II. As of July 13, 2023, their share price was ₹118.65, showing a positive trend over various periods. In the last 3 years, their stock generated a return of 511.14%, outperforming industry benchmarks.
III. Overall, Rail Vikas Nigam has displayed solid financial performance and growth potential, making it an attractive investment option.

Key Risk:
Earnings include an other income of ₹ 1,155 Cr.
Financial Performance:
I. Key ratios indicate moderate debt levels and efficient use of assets to generate profits. 
II. The company also offers dividends, with a dividend per share of ₹1.50 and a dividend yield of 5.05%.

Outlook:
The company is expected to give good quarter result.

Financial Summary:

Y/E Mar (Cr)

FY23

Net Sales

20,282

Net Profit 

1,421

EPS (Rs)

6.81

P/BV (x)

3.68

EV/EBITDA (x)

13.5

ROE (%)

20.7

ROCE (%)

17.8

Rail Vikas Nigam Share Price

3. PNB Housing Finance

Key Highlight:
I. PNB Housing Finance's results for Q1FY24 were better than expected due to increased Net Interest Margins (NIM) and lower credit costs.

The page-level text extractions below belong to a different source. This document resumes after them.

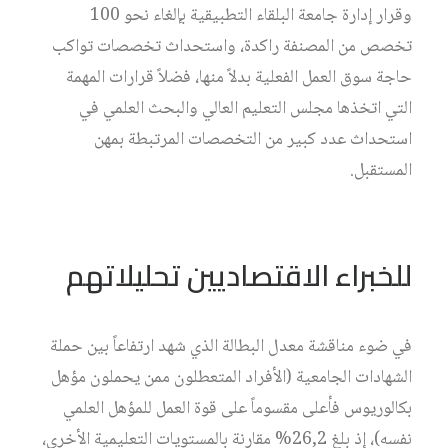
وقرار إدارة جامعة البلقاء التطبيقية بإلغاء نحو 100
تخصص من المصنفة راكدة، واستحداث تخصصات تواكب
حاجة سوق العمل الفعلية بدلاً منها، فضلاً قرارات المهمة
التي اتخذها مجلس التعليم العالي والبحث العلمي في
استحداث عدد كبير من التخصصات المرتبطة بمهن
المستقبل.
للخبراء الاقتصاديين تحليلاتهم
في ضوء مناقشة معدل البطالة الذي شهد ارتفاعاً بين حملة
الشهادات الجامعية (الأفراد المتعطلون ممن يحملون مؤهل
بكالوريوس فأعلى مقسوماً على قوة العمل للمؤهل العلمي
نفسه)، إذ بلغ 26,2% مقارنة بالمستويات التعليمية الأخرى،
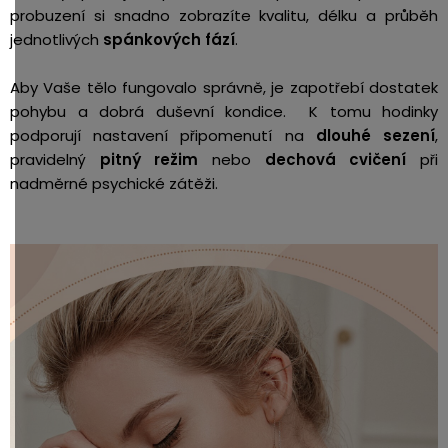
probuzení si snadno zobrazíte kvalitu, délku a průběh
jednotlivých
spánkových fází
.
Aby Vaše tělo fungovalo správně, je zapotřebí dostatek
pohybu a dobrá duševní kondice. K tomu hodinky
podporují nastavení připomenutí na
dlouhé sezení
,
pravidelný
pitný režim
nebo
dechová cvičení
při
nadměrné psychické zátěži.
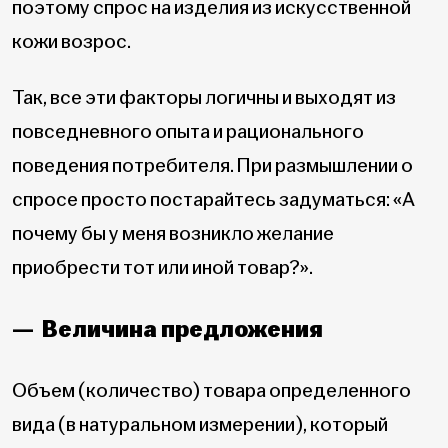
поэтому спрос на изделия из искусственной
кожи возрос.
Так, все эти факторы логичны и выходят из
повседневного опыта и рационального
поведения потребителя. При размышлении о
спросе просто постарайтесь задуматься: «А
почему бы у меня возникло желание
приобрести тот или иной товар?».
— Величина предложения
Объем (количество) товара определенного
вида (в натуральном измерении), который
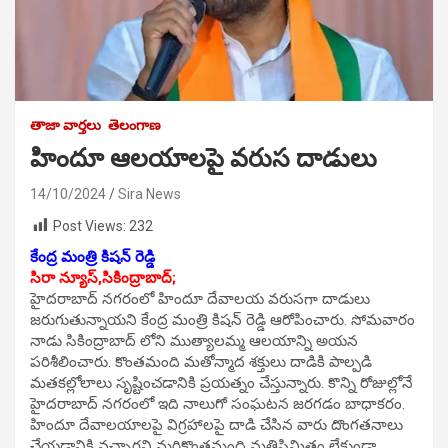
తాజా వార్తలు
తెలంగాణ
హిందూ ఆలయాలపై వరుస దాడులు
14/10/2024
Sira News
Post Views:
232
కేంద్ర మంత్రి కిషన్ రెడ్డి
సిరా న్యూస్,సికింద్రాబాద్;
హైదరాబాద్ నగరంలో హిందూ దేవాలయ వరుసగా దాడులు
జరుగుతున్నాయని కేంద్ర మంత్రి కిషన్ రెడ్డి ఆరోపించారు. సోమవారం
నాడు సికింద్రాబాద్ లోని ముత్యాలమ్మ ఆలయాన్ని అయన
పరిశీలించారు. కొంతమంది మతోన్మాద శక్తులు దాడికి పాల్పడి
మతకల్లోలాలు సృష్టించడానికి ప్రయత్నం చేస్తున్నారు. కొన్ని రోజుల్లోనే
హైదరాబాద్ నగరంలో ఇది నాలుగో సంఘటన జరగడం బాధాకరం.
హిందూ దేవాలయాలపై విగ్రహాలపై దాడి చేసిన వారు దొంగతనాలు
చేయడానికి వచ్చారని మరికొంతమంది మతిస్థిమితం లేకుండా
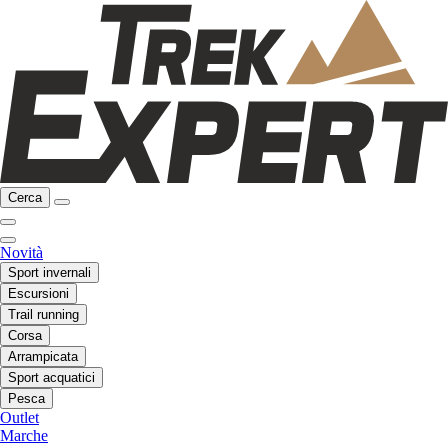
Cerca
Novità
Sport invernali
Escursioni
Trail running
Corsa
Arrampicata
Sport acquatici
Pesca
Outlet
Marche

The loan growth was modest at 5.4% year-on-year, as higher retail loans (12% YoY increase) were balanced by reduced corporate lending (-45% YoY). Despite higher funding costs and a focus on salaried home loans, their profit margins remained stable.
II. The company's asset quality remained steady, with Gross Non-Performing Assets (GNPA) at 3.8% and Net Non-Performing Assets (NNPA) at 2.6% for both retail and corporate portfolios.
III. Overall, we maintain a positive view (ADD) on the company with a revised Target Price (TP) of INR 700, based on relative intrinsic valuation (RI), which implies 1.2 times the March 2025 adjusted book value per share.

Key Risk:
I. Though the company is reporting repeated profits, it is not paying out dividend
II. Low interest coverage ratio.
Financial Performance:
I. Company's median sales growth is 36.3% of last 10 years
II. PNB Housing Finance is working on building a diverse loan book by investing in distribution networks, especially in the affordable housing sector. However, the recent equity raise might impact their near-term Return on Equity (RoE).

Outlook:
Company is expected to give good quarter result compare to earlier.

Financial Summary:

Y/E Mar (Cr)

FY23

Net Sales

6,491

Net Profit 

1,056

EPS (Rs)

40.70

P/BV (x)

1.28

EV/EBITDA (x)

12.0

ROE (%)

10.2

ROCE (%)

8.27

PNB Housing Finance Share Price

 

Conclusion:

The provided information presents insights into three different companies for potential investment consideration. Indian Bank, a major public sector bank in India, aims to focus on its Retail, Agri, and MSME segments to grow and maintain profitability. Rail Vikas Nigam, an infrastructure company, has displayed solid financial performance and growth potential, with recent contract wins and positive stock trends. PNB Housing Finance, a housing loan provider, reported better-than-expected results in Q1FY24, with steady asset quality.